Friday, 8 January 2016

The new sound bites of political campaigning and other news and view

Political GIFs Are the New Sound Bites This Campaign Season - Every few decades, a piece of technology comes along that alters political campaigning. It happened in 1924 when Calvin Coolidge showed that he was a natural on the radio, which many historians believe helped him win the presidency. Technology disrupted the presidential election again in 1960, during the nation’s first televised debate, when John F. Kennedy, who was essentially an unknown senator at the time, destroyed Richard Nixon’s presidential bid because Kennedy was telegenic and confident, and Nixon was not. And it’s happening again in 2016, although the technology in question is not some newfangled social media platform or a magic app for getting out the vote. It’s the lowly animated GIF, which stands for Graphics Interchange Format.

Among the most popular could be called theTrump Faces GIF, which featured Donald J. Trump contorting his face into a dozen different shapes during the second Republican debate, hosted by CNN last September. Reacting to Jeb Bush’s comment that Americans would not want “such a hothead with the nuclear codes,” Mr. Trump is seen rolling his eyes, raising his eyebrows, mocking surprise, feigning laughter and otherwise exuding smugness. It’s an image that made Mr. Trump seem funny and even likable.

This Politician's Philosophy: No Perks For You - It's a hard life for Tanzanian public officials these days. No more driving your limousine to villages. No more flying first class to meetings in Europe. You can't even send Christmas cards on the taxpayer's dime. President John Magufuli, elected in October, has banned these things. He canceled the country's Independence Day celebrations, saying it would be shameful to spend millions of dollars on fancy parties and military parades in a country battling cholera. And he even restricted the amount of refreshments allowed at official meetings. ... The president's love of austerity has even inspired a hashtag:#WhatWouldMagufuliDo Tanzanians are posting photos of tongue-in-cheek money-saving measures: using office markers as a cheap fill-in for eyeliner, replacing a broken iron with a hot water kettle to get the wrinkles out of a shirt, arming the military with bows and arrows. Saving money is just part of the 56-year-old president's agenda. The former teacher and chemist is also battling corruption and trying to improve services in Tanzania.

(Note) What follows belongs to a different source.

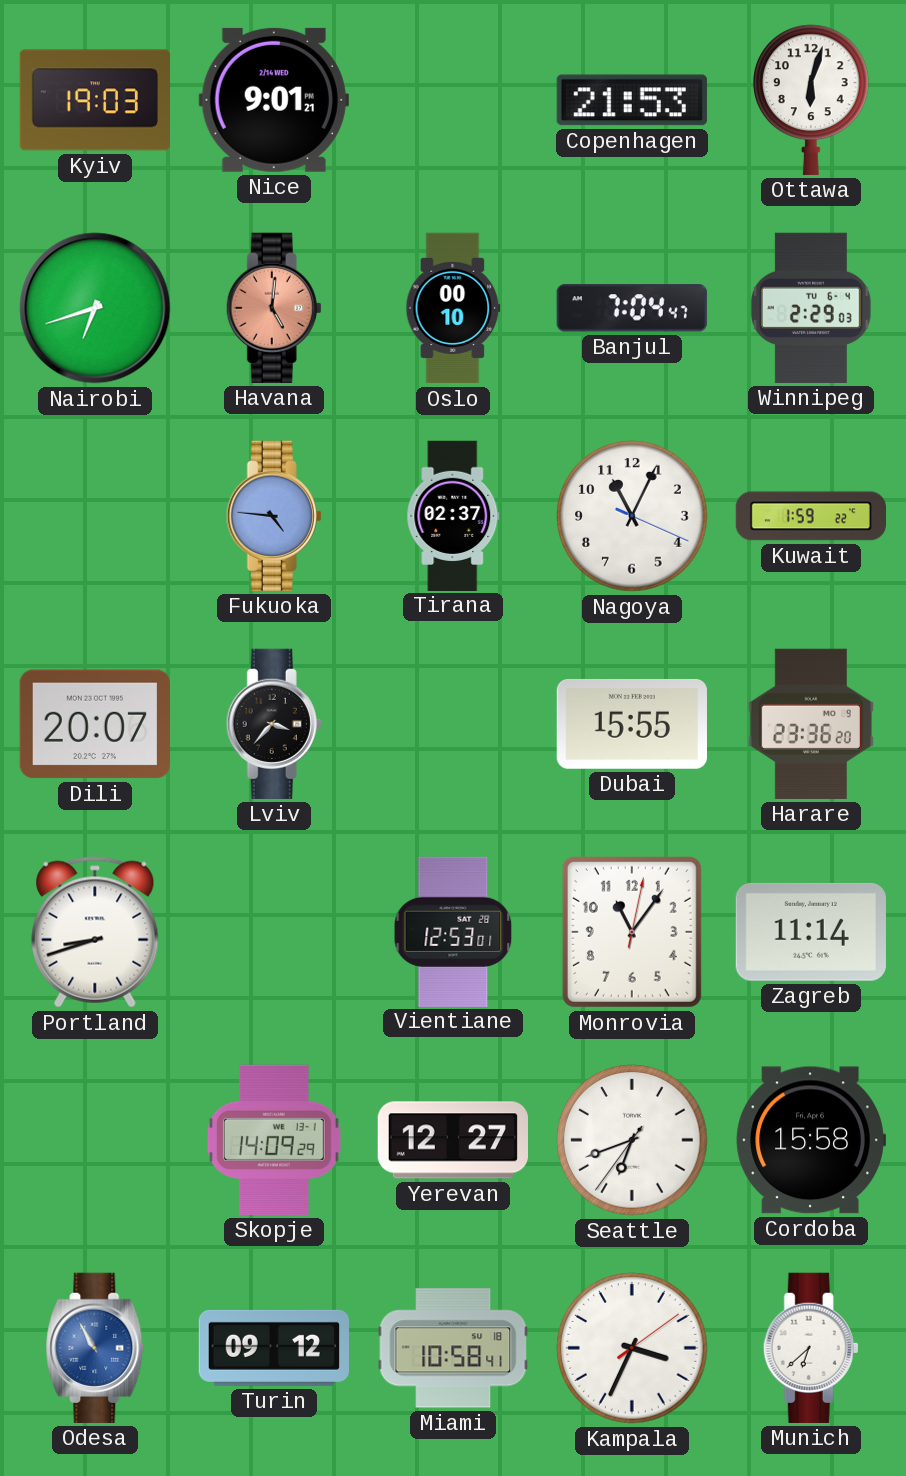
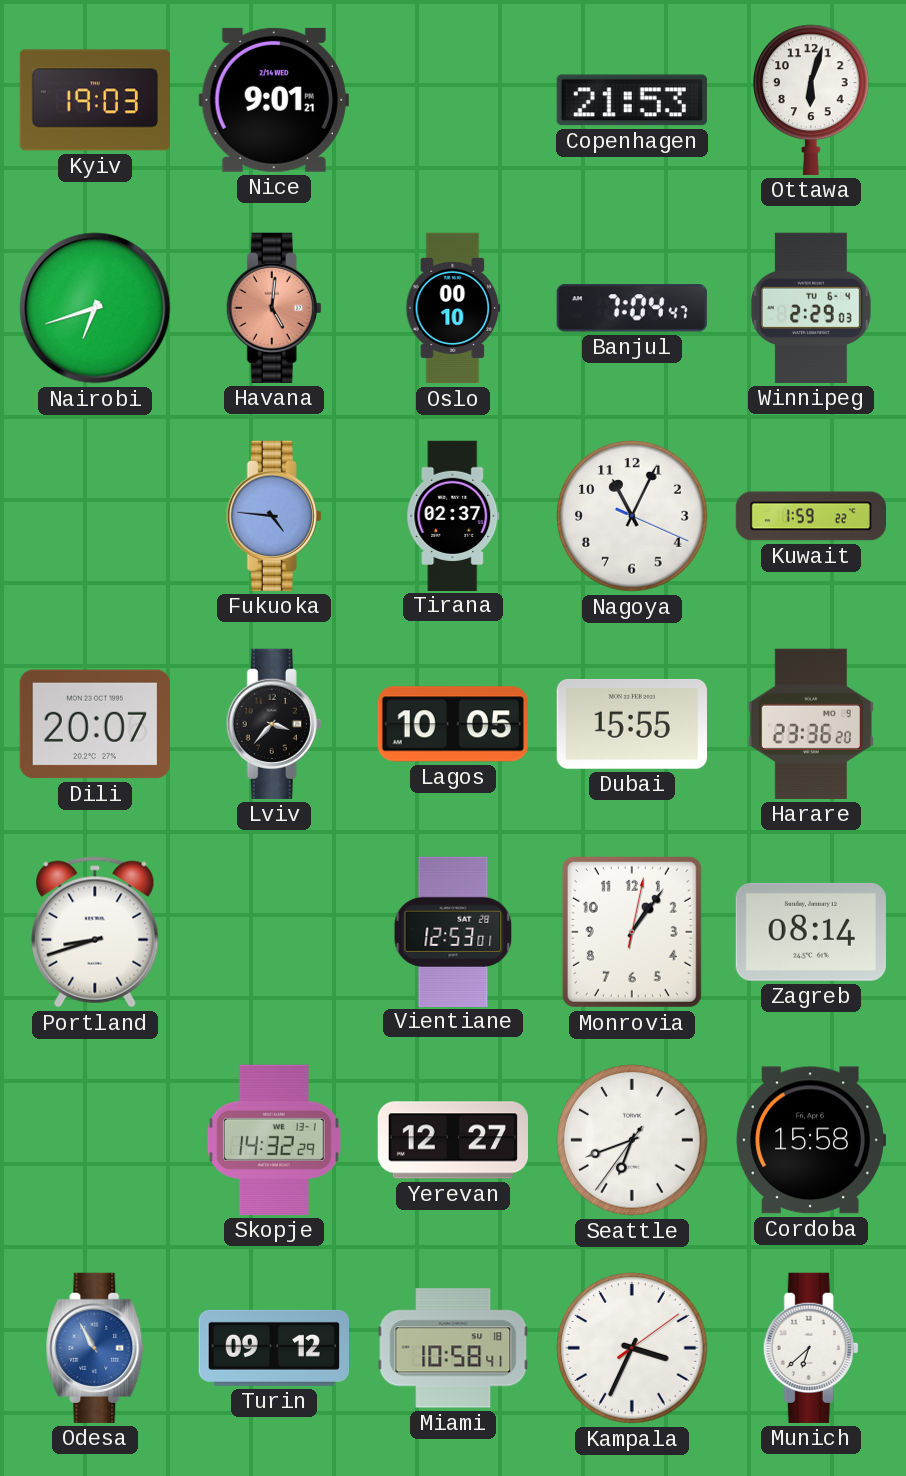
Lagos: none -> 10:05
Monrovia: 11:06 -> 1:06
Zagreb: 11:14 -> 08:14
Skopje: 14:09 -> 14:32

When China Stumbles - Paul Krugman writes: So, will China’s problems cause a global crisis? The good news is that the numbers, as I read them, don’t seem big enough. The bad news is that I could be wrong, because global contagion often seems to end up being worse than hard numbers say it should. And the worse news is that if China does deliver a bad shock to the rest of the world, we are remarkably unready to deal with the consequences.